In the early 1970s, Miguel Sabido created a new genre for the Mexican television conglomerate Televisa. It was the entertainment-education soap opera, a cross between the traditional Latin American melodrama and an educational program promoting social development. Between 1975 and 1981, Televisa broadcast six Sabido-designed entertainment soap operas in Mexico, and since 1984 Sabido’s approach to their creation, content, and effectiveness has directly influenced similar efforts elsewhere in the Third World. Heidi Noel Nariman, the international information manager at Televisa, presents here the intellectual foundation of Sabido’s ideas, the means by which others have evaluated those ideas, and the lessons learned from his entertainment-education strategy. The volume only briefly sketches the plots of the six programs and describes only in very general terms their genesis, casting, production, and broadcast history.
Sabido accepts the same production techniques used in conventional soap operas, but he transforms them into subtle vehicles for reformist educational messages, such as adult literacy and family planning, guided by quite different communication and behavior theories. Basically, he applies five theoretical doctrines: Claude Shannon’s mathematical theory of communication, Eric Bentley’s dramatic theory, Carl Jung’s archetypes, Albert Bandura’s ideas on social learning, and Paul MacLean’s concept of the triune brain. In addition to these specialized theories, Sabido is guided by more pragmatic and immediate concerns that are essential for creating a successful television program: the nature of the message to be conveyed, the role of television in society, the available public infrastructure for realizing the advocated social goals, television’s existing infrastructure, the formal requirements of a soap opera, the expected composition of the audience, the composition and commitment of the production team, the artistic and technical vision of the producer, the script-development process, and the need for effective epilogues.

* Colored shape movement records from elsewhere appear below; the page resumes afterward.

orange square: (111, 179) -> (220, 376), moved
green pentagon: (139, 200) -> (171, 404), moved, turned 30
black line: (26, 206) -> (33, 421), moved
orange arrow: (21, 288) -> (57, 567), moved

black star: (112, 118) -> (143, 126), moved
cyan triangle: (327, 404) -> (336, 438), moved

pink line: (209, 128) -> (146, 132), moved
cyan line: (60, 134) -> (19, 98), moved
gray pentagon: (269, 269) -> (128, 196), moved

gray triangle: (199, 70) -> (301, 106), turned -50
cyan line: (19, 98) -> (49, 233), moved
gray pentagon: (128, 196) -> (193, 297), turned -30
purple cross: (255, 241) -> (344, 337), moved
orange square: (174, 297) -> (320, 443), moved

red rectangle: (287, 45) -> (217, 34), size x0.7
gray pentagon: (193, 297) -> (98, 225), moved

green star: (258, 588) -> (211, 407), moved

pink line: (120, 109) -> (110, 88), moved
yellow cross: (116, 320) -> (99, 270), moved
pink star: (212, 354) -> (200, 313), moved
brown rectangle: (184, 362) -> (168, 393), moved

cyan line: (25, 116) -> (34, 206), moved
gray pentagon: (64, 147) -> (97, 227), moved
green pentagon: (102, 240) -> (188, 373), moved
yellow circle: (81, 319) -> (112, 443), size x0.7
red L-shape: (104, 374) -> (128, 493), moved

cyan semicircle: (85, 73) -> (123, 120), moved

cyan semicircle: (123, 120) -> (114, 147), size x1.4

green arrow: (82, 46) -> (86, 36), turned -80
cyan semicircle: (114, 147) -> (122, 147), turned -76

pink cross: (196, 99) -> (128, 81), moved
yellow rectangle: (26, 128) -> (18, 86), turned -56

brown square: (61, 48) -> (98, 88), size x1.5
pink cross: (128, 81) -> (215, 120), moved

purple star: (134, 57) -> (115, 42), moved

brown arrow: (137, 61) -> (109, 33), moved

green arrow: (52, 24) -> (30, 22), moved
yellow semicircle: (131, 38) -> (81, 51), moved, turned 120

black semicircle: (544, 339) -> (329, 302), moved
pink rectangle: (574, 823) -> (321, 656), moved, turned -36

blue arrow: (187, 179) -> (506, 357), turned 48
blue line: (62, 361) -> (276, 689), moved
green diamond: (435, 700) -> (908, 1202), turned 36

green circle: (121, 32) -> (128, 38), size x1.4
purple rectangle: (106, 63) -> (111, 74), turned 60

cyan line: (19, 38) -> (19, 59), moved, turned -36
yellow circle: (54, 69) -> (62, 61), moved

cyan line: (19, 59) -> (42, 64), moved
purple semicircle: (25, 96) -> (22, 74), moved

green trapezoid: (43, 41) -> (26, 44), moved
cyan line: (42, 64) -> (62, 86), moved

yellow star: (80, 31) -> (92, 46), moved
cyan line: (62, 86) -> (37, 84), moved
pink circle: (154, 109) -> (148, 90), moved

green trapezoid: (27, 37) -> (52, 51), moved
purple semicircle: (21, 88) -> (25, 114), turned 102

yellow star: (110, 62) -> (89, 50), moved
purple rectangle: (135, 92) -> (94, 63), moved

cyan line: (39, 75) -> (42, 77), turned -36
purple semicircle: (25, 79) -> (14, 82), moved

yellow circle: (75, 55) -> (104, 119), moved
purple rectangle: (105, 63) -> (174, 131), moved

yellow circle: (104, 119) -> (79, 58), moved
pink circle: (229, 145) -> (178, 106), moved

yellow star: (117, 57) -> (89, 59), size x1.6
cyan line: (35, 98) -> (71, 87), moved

How effective were the six programs? According to data assembled by Televisa’s research department, the positive commercial, behavioral, and macrosocial effects of entertainment-educational soap operas can be demonstrated and are considerable. These programs can compete with traditional soaps, and in the same time slots. The audience perceives the incorporated reformist information, and many viewers positively alter their behavior.
Latin American serial television fiction has begun to receive serious scholarly attention. Nariman’s volume is a useful addition to this emerging literature and the first in-depth look at entertainment-education soap operas. It will also provide a handy guide for many television producers in the Third World who have heard of Sabido’s theories and opus and who may well wish to emulate him.